脳裏を過った想いを誤魔化すようにひとり呟いて。
ベッドの端へ寄りかかると急激に襲ってきた睡魔に欠伸ひとつ。
寄り添うように眠りへ落ちた。


だ側に感じるだけで
が落ち着く不思議


fin.
***
夢うつつ:志保様へちゃっかり相互記念に書かせて頂きました。

いあ、本当は志保さんとこのナツル愛に釣られて突発的に書いてみました。

`寝てるルーちゃんの口元を優しげな顔ですっと手で触れるナツ君と、こそばゆくて寝ながらふにゃっと笑うルーちゃんみたいなの。
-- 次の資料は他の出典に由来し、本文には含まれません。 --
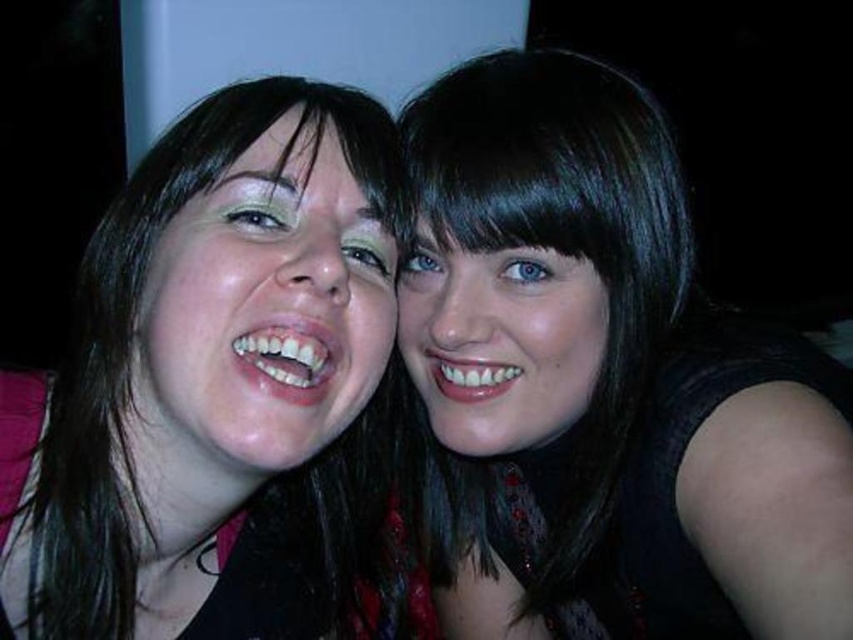 Question: Does matte black hair at left have a larger size compared to smooth skin face at center?

Choices:
 (A) yes
 (B) no

Answer: (A)

Question: Considering the real-world distances, which object is farthest from the matte skin face at left?

Choices:
 (A) smooth skin face at center
 (B) black matte hair at upper right

Answer: (B)

Question: Which point is closer to the camera?

Choices:
 (A) matte black hair at left
 (B) matte skin face at left

Answer: (A)

Question: Considering the relative positions of black matte hair at upper right and matte skin face at left in the image provided, where is black matte hair at upper right located with respect to matte skin face at left?

Choices:
 (A) left
 (B) right

Answer: (B)

Question: Where is matte skin face at left located in relation to smooth skin face at center in the image?

Choices:
 (A) below
 (B) above

Answer: (B)

Question: Among these objects, which one is nearest to the camera?

Choices:
 (A) matte black hair at left
 (B) black matte hair at upper right

Answer: (A)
`という素敵ネタをふんわりな感じで表現してみたかったんだけど。
なんというかまぁ、表現力不足が否めないのは仕様。
ナツのルーシィへの愛とナツルー愛を満載に込めました。

御挨拶にも伺ってないので順序逆だろって感じですが。
なんだかんだ志保さんのことをストーカーしてることを暴露しますっ!(キリッ

こんなゆんですが、今後ともよろしくお願いします。
そして、今更ですが相互ありがとうございました!

もしお気に召して頂ければお持ち下さい。
志保さまのみお持ち帰り可。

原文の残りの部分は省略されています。